### [Exercise brief]
Pull out every line below that contains the word "copies".

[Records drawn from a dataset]

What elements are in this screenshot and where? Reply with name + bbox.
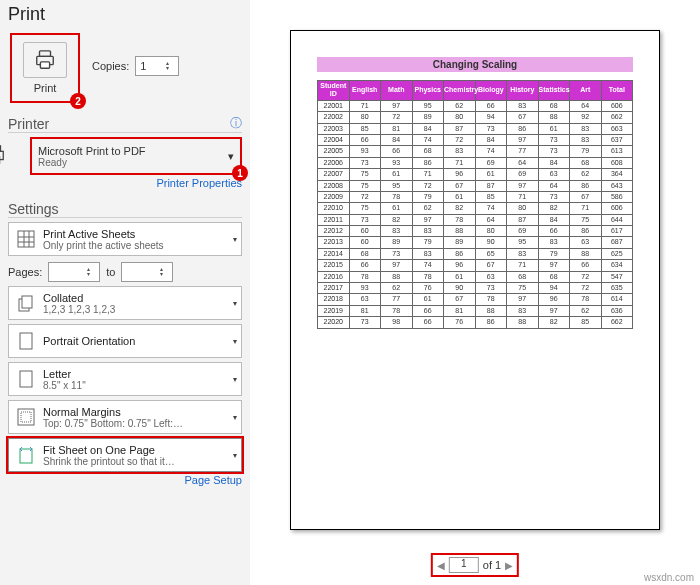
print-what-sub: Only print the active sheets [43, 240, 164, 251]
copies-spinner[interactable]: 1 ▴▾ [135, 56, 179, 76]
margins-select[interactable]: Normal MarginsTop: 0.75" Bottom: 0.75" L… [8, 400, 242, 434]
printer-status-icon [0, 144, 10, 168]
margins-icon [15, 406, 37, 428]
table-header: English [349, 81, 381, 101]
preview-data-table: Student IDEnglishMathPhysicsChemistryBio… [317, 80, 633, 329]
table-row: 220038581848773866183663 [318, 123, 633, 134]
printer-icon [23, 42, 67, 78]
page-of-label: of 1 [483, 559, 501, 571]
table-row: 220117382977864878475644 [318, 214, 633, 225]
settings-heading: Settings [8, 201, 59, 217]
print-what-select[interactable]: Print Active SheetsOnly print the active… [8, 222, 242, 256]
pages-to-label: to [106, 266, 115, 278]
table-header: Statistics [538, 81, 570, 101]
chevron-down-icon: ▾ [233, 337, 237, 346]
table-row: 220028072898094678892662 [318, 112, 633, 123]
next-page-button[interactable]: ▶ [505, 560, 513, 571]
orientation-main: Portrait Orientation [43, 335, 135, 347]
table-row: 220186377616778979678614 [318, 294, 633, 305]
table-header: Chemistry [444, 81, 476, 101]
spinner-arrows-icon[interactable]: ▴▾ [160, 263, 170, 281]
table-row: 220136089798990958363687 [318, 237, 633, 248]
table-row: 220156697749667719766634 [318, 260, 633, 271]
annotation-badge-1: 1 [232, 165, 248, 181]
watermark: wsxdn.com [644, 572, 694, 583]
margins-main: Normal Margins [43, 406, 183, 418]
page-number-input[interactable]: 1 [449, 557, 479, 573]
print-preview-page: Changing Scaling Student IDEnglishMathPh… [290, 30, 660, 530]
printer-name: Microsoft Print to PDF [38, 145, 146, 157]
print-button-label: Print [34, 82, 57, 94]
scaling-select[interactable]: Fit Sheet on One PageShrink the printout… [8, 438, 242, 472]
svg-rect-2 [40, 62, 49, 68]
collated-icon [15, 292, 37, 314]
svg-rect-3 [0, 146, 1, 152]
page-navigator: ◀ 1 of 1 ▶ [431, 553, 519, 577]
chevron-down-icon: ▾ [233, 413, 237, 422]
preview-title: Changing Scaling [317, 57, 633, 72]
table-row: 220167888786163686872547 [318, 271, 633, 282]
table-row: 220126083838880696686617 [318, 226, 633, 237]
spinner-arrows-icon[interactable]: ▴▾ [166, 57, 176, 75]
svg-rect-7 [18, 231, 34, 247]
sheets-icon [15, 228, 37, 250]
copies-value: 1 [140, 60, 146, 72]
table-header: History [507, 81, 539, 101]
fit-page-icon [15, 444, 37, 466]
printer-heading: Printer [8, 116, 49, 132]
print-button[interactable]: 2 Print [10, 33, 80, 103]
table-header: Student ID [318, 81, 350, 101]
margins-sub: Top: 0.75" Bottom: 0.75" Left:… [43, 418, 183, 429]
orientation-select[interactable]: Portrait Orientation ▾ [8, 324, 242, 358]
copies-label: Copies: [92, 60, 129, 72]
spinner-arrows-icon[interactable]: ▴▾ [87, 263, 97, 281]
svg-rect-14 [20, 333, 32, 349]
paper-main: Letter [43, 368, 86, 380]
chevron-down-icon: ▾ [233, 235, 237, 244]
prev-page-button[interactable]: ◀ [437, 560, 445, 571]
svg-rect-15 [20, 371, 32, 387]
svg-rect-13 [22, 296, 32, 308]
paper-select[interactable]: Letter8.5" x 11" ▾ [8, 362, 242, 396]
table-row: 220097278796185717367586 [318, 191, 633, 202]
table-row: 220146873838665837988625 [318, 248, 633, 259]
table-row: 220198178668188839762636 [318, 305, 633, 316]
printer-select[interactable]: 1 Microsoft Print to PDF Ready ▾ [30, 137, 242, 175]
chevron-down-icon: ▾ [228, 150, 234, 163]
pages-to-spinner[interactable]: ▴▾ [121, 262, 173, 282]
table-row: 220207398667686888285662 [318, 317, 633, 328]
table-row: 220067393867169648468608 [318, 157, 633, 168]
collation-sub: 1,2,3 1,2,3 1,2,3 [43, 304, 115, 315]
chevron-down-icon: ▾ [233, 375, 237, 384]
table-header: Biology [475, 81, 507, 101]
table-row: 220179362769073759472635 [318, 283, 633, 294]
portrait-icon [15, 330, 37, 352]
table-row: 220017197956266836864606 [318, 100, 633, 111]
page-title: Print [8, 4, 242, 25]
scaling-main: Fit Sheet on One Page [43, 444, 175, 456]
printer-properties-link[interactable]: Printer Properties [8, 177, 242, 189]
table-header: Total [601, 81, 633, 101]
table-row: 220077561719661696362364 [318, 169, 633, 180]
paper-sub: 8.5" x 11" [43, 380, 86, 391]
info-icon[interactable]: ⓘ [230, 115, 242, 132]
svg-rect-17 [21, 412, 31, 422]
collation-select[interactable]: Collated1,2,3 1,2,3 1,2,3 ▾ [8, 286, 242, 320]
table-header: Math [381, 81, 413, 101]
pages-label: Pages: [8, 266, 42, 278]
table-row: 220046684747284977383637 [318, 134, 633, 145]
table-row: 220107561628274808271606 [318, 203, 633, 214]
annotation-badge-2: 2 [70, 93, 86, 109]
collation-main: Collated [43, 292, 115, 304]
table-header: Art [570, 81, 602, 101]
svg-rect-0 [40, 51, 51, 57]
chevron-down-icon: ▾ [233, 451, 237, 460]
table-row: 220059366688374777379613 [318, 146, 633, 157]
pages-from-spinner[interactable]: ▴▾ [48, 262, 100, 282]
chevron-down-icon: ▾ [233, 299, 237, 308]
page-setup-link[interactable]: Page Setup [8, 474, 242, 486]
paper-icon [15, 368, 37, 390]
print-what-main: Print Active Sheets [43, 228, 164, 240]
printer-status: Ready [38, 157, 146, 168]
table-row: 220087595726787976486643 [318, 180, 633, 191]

### [Finished task]
copies-spinner[interactable]: 1 ▴▾ [135, 56, 179, 76]
copies-value: 1 [140, 60, 146, 72]
copies-label: Copies: [92, 60, 129, 72]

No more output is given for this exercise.